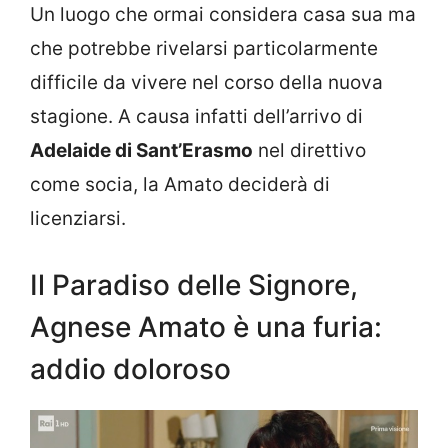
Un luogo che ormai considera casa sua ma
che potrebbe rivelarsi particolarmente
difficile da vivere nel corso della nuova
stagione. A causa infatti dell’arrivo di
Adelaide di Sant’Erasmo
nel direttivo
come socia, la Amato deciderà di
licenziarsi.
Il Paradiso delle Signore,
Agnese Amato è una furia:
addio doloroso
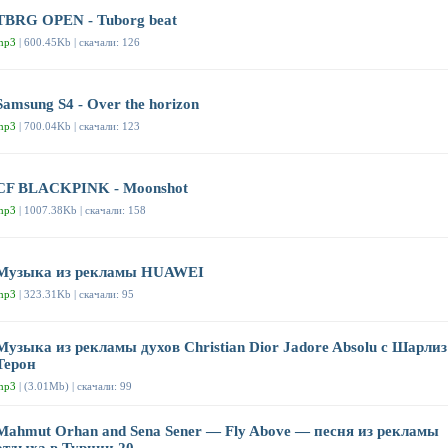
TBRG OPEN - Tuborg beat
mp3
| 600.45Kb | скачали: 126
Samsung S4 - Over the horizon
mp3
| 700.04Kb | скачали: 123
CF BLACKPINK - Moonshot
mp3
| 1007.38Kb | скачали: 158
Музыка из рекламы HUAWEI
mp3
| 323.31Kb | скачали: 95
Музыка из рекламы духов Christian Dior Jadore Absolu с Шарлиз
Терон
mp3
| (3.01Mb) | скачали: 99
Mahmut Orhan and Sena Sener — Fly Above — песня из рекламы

━━━━━━

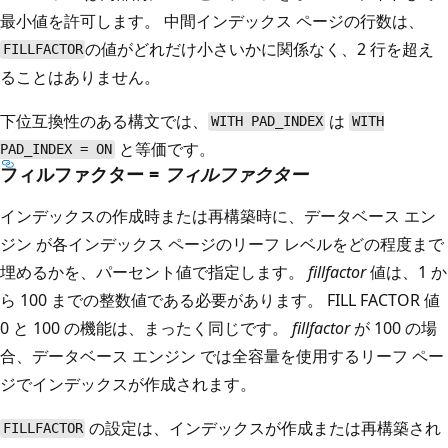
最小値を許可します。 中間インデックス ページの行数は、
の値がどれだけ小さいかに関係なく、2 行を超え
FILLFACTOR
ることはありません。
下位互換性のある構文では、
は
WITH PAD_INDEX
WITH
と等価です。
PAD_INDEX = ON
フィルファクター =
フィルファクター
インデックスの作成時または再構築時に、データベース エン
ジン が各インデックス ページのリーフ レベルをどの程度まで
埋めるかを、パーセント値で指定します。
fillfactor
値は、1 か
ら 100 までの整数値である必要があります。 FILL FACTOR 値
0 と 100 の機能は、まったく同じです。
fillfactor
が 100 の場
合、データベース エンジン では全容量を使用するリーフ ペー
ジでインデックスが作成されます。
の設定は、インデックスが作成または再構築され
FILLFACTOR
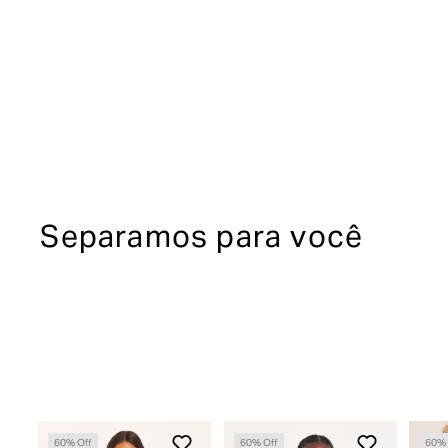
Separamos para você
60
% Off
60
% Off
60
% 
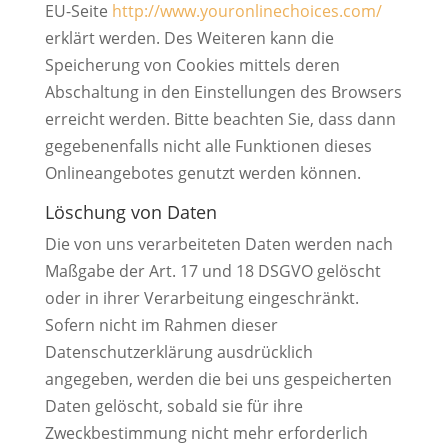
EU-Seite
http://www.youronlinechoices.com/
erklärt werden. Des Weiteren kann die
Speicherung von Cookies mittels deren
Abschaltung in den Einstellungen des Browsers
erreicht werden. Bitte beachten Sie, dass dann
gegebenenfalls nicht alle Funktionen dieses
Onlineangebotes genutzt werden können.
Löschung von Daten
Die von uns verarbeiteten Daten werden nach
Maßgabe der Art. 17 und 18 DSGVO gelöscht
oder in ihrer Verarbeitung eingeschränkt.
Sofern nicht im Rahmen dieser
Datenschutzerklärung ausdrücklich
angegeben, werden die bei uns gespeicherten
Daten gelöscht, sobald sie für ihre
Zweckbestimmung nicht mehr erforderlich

━━━━━━

Your task:
Each line of the data in which the string "gelöscht" appears needs to be copied.

Result:
Maßgabe der Art. 17 und 18 DSGVO gelöscht
Daten gelöscht, sobald sie für ihre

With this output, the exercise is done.